■ MATERIAL TO PROCESS
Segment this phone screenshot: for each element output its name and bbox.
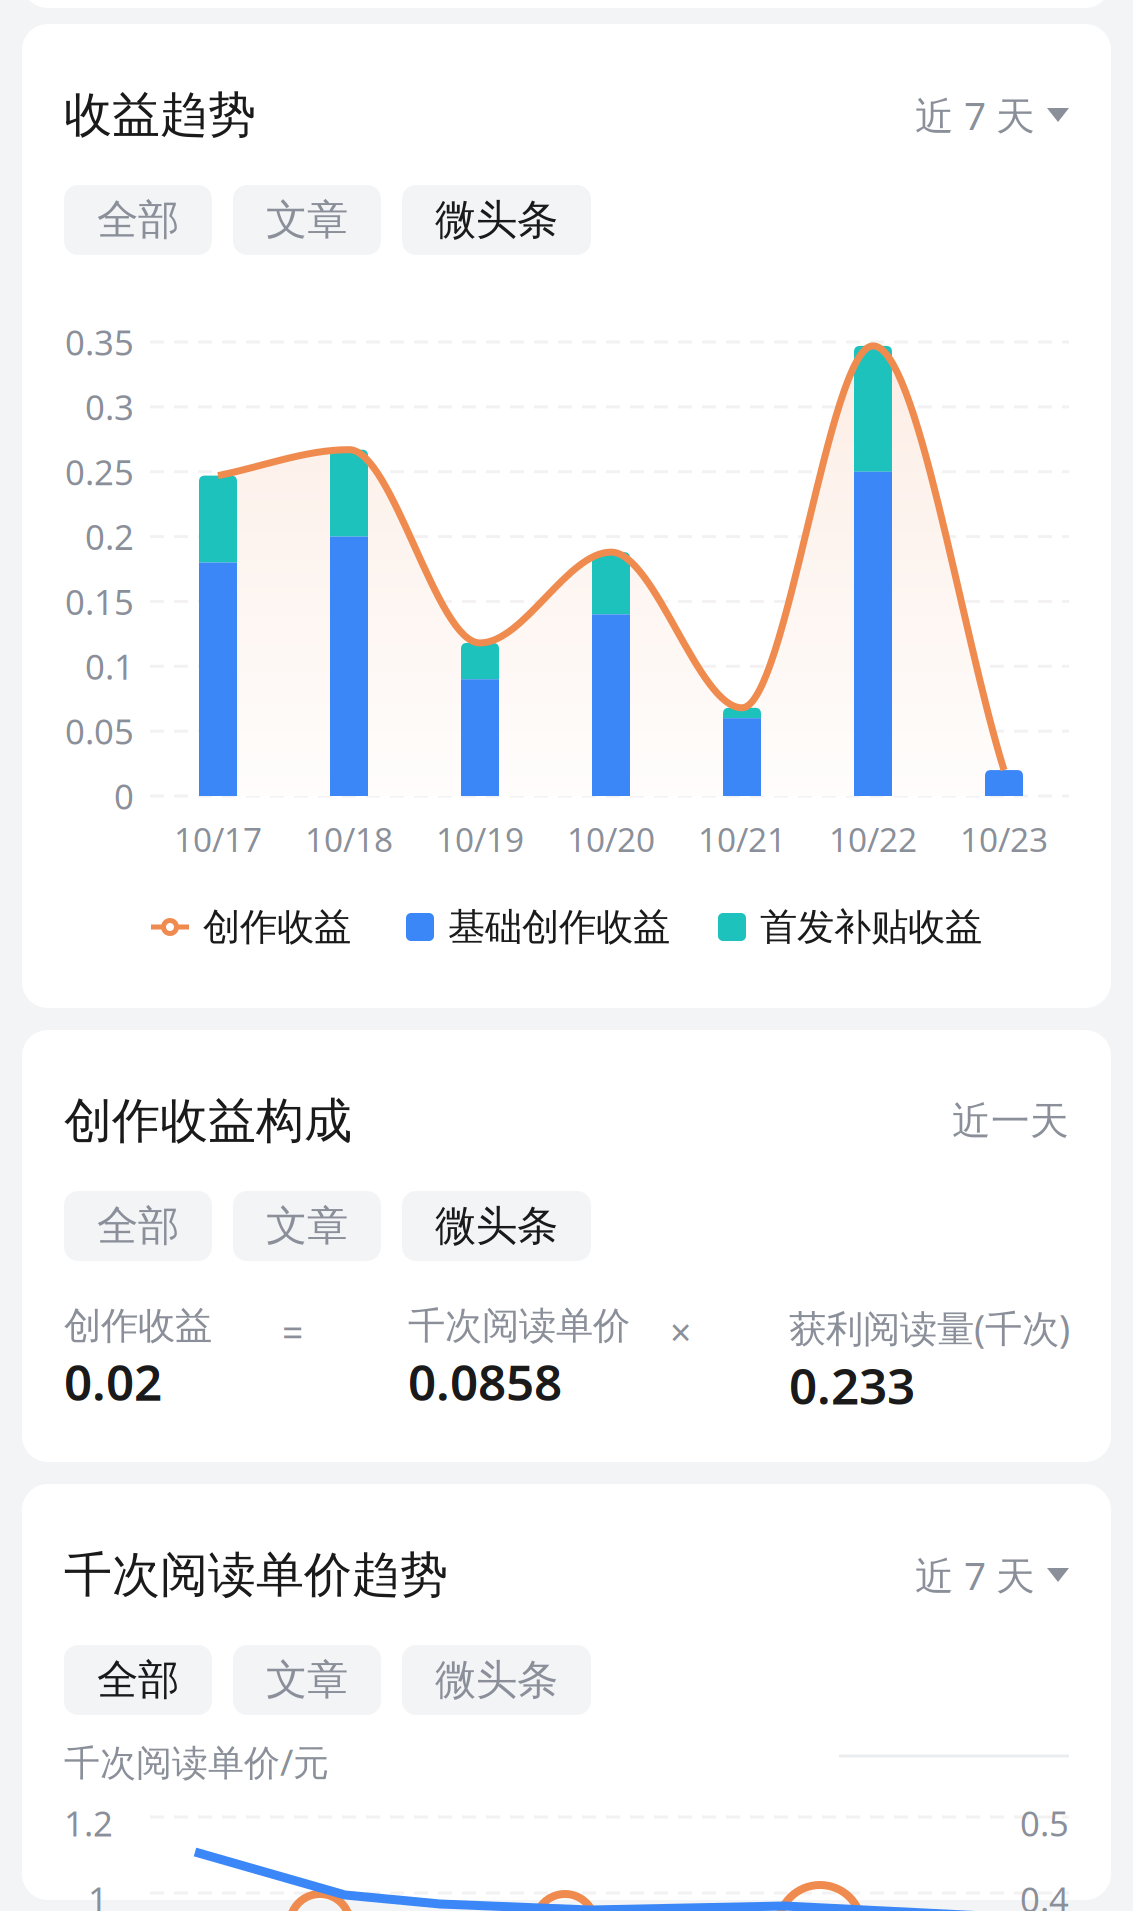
staticText: 0.5 bbox=[1020, 1800, 1069, 1846]
staticText: 0 bbox=[114, 773, 134, 819]
staticText: 创作收益 bbox=[64, 1303, 212, 1349]
staticText: 创作收益构成 bbox=[64, 1092, 352, 1150]
staticText: 0.3 bbox=[85, 384, 134, 430]
button[interactable]: 文章 bbox=[233, 1645, 381, 1715]
staticText: 0.05 bbox=[65, 708, 134, 754]
button[interactable]: 微头条 bbox=[402, 1191, 591, 1261]
staticText: 文章 bbox=[266, 195, 348, 245]
staticText: 近 7 天 bbox=[915, 89, 1035, 141]
staticText: 0.15 bbox=[65, 578, 134, 624]
staticText: 0.02 bbox=[64, 1349, 162, 1414]
staticText: 文章 bbox=[266, 1655, 348, 1705]
staticText: 0.2 bbox=[85, 514, 134, 560]
staticText: 1.2 bbox=[64, 1800, 113, 1846]
staticText: 0.0858 bbox=[408, 1349, 562, 1414]
button[interactable]: 近一天 bbox=[952, 1097, 1069, 1145]
staticText: 收益趋势 bbox=[64, 86, 256, 144]
staticText: 基础创作收益 bbox=[448, 904, 670, 950]
button[interactable]: 全部 bbox=[64, 1191, 212, 1261]
staticText: 10/18 bbox=[305, 817, 393, 861]
staticText: 全部 bbox=[97, 1201, 179, 1251]
staticText: 10/20 bbox=[567, 817, 655, 861]
staticText: 微头条 bbox=[435, 1655, 558, 1705]
staticText: 近一天 bbox=[952, 1097, 1069, 1145]
staticText: 微头条 bbox=[435, 195, 558, 245]
staticText: 0.35 bbox=[65, 319, 134, 365]
staticText: 千次阅读单价趋势 bbox=[64, 1546, 448, 1604]
staticText: 0.4 bbox=[1020, 1876, 1069, 1911]
staticText: 1 bbox=[88, 1876, 108, 1911]
staticText: 10/21 bbox=[698, 817, 786, 861]
staticText: 10/19 bbox=[436, 817, 524, 861]
button[interactable]: 近 7 天 bbox=[915, 1549, 1069, 1601]
button[interactable]: 全部 bbox=[64, 185, 212, 255]
button[interactable]: 全部 bbox=[64, 1645, 212, 1715]
staticText: 0.233 bbox=[789, 1353, 915, 1418]
staticText: 微头条 bbox=[435, 1201, 558, 1251]
staticText: × bbox=[670, 1307, 691, 1357]
staticText: 全部 bbox=[97, 1655, 179, 1705]
staticText: 0.25 bbox=[65, 449, 134, 495]
staticText: 0.1 bbox=[85, 643, 134, 689]
staticText: 获利阅读量(千次) bbox=[789, 1303, 1070, 1353]
staticText: 全部 bbox=[97, 195, 179, 245]
staticText: 文章 bbox=[266, 1201, 348, 1251]
staticText: 千次阅读单价 bbox=[408, 1303, 630, 1349]
button[interactable]: 文章 bbox=[233, 185, 381, 255]
button[interactable]: 微头条 bbox=[402, 185, 591, 255]
staticText: 近 7 天 bbox=[915, 1549, 1035, 1601]
staticText: 创作收益 bbox=[203, 904, 351, 950]
button[interactable]: 文章 bbox=[233, 1191, 381, 1261]
staticText: 10/23 bbox=[960, 817, 1048, 861]
staticText: 10/22 bbox=[829, 817, 917, 861]
button[interactable]: 近 7 天 bbox=[915, 89, 1069, 141]
staticText: 10/17 bbox=[174, 817, 262, 861]
staticText: 首发补贴收益 bbox=[760, 904, 982, 950]
button[interactable]: 微头条 bbox=[402, 1645, 591, 1715]
staticText: 千次阅读单价/元 bbox=[64, 1738, 329, 1786]
staticText: = bbox=[282, 1307, 303, 1357]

■ WHAT THE TASK REQUIRES
Write out the records once more, word for word, though without the pictures they contain.

■ REPLY TO THE TASK
Segment this phone screenshot: for each element output its name and bbox.
staticText: 0.5 bbox=[1020, 1800, 1069, 1846]
staticText: 0 bbox=[114, 773, 134, 819]
staticText: 创作收益 bbox=[64, 1303, 212, 1349]
staticText: 创作收益构成 bbox=[64, 1092, 352, 1150]
staticText: 0.3 bbox=[85, 384, 134, 430]
button[interactable]: 文章 bbox=[233, 1645, 381, 1715]
staticText: 0.05 bbox=[65, 708, 134, 754]
button[interactable]: 微头条 bbox=[402, 1191, 591, 1261]
staticText: 文章 bbox=[266, 195, 348, 245]
staticText: 近 7 天 bbox=[915, 89, 1035, 141]
staticText: 0.15 bbox=[65, 578, 134, 624]
staticText: 0.02 bbox=[64, 1349, 162, 1414]
staticText: 文章 bbox=[266, 1655, 348, 1705]
staticText: 0.2 bbox=[85, 514, 134, 560]
staticText: 1.2 bbox=[64, 1800, 113, 1846]
staticText: 0.0858 bbox=[408, 1349, 562, 1414]
button[interactable]: 近一天 bbox=[952, 1097, 1069, 1145]
staticText: 收益趋势 bbox=[64, 86, 256, 144]
staticText: 基础创作收益 bbox=[448, 904, 670, 950]
button[interactable]: 全部 bbox=[64, 1191, 212, 1261]
staticText: 10/18 bbox=[305, 817, 393, 861]
staticText: 全部 bbox=[97, 1201, 179, 1251]
staticText: 10/20 bbox=[567, 817, 655, 861]
staticText: 微头条 bbox=[435, 1655, 558, 1705]
staticText: 近一天 bbox=[952, 1097, 1069, 1145]
staticText: 微头条 bbox=[435, 195, 558, 245]
staticText: 0.35 bbox=[65, 319, 134, 365]
staticText: 千次阅读单价趋势 bbox=[64, 1546, 448, 1604]
staticText: 0.4 bbox=[1020, 1876, 1069, 1911]
staticText: 1 bbox=[88, 1876, 108, 1911]
staticText: 10/21 bbox=[698, 817, 786, 861]
staticText: 10/19 bbox=[436, 817, 524, 861]
button[interactable]: 近 7 天 bbox=[915, 1549, 1069, 1601]
button[interactable]: 全部 bbox=[64, 185, 212, 255]
button[interactable]: 全部 bbox=[64, 1645, 212, 1715]
staticText: 0.233 bbox=[789, 1353, 915, 1418]
staticText: 微头条 bbox=[435, 1201, 558, 1251]
staticText: × bbox=[670, 1307, 691, 1357]
staticText: 全部 bbox=[97, 1655, 179, 1705]
staticText: 0.25 bbox=[65, 449, 134, 495]
staticText: 0.1 bbox=[85, 643, 134, 689]
staticText: 获利阅读量(千次) bbox=[789, 1303, 1070, 1353]
staticText: 全部 bbox=[97, 195, 179, 245]
staticText: 文章 bbox=[266, 1201, 348, 1251]
staticText: 千次阅读单价 bbox=[408, 1303, 630, 1349]
button[interactable]: 文章 bbox=[233, 185, 381, 255]
button[interactable]: 微头条 bbox=[402, 185, 591, 255]
staticText: 近 7 天 bbox=[915, 1549, 1035, 1601]
staticText: 创作收益 bbox=[203, 904, 351, 950]
button[interactable]: 文章 bbox=[233, 1191, 381, 1261]
staticText: 10/23 bbox=[960, 817, 1048, 861]
staticText: 10/22 bbox=[829, 817, 917, 861]
button[interactable]: 近 7 天 bbox=[915, 89, 1069, 141]
staticText: 10/17 bbox=[174, 817, 262, 861]
staticText: 首发补贴收益 bbox=[760, 904, 982, 950]
button[interactable]: 微头条 bbox=[402, 1645, 591, 1715]
staticText: 千次阅读单价/元 bbox=[64, 1738, 329, 1786]
staticText: = bbox=[282, 1307, 303, 1357]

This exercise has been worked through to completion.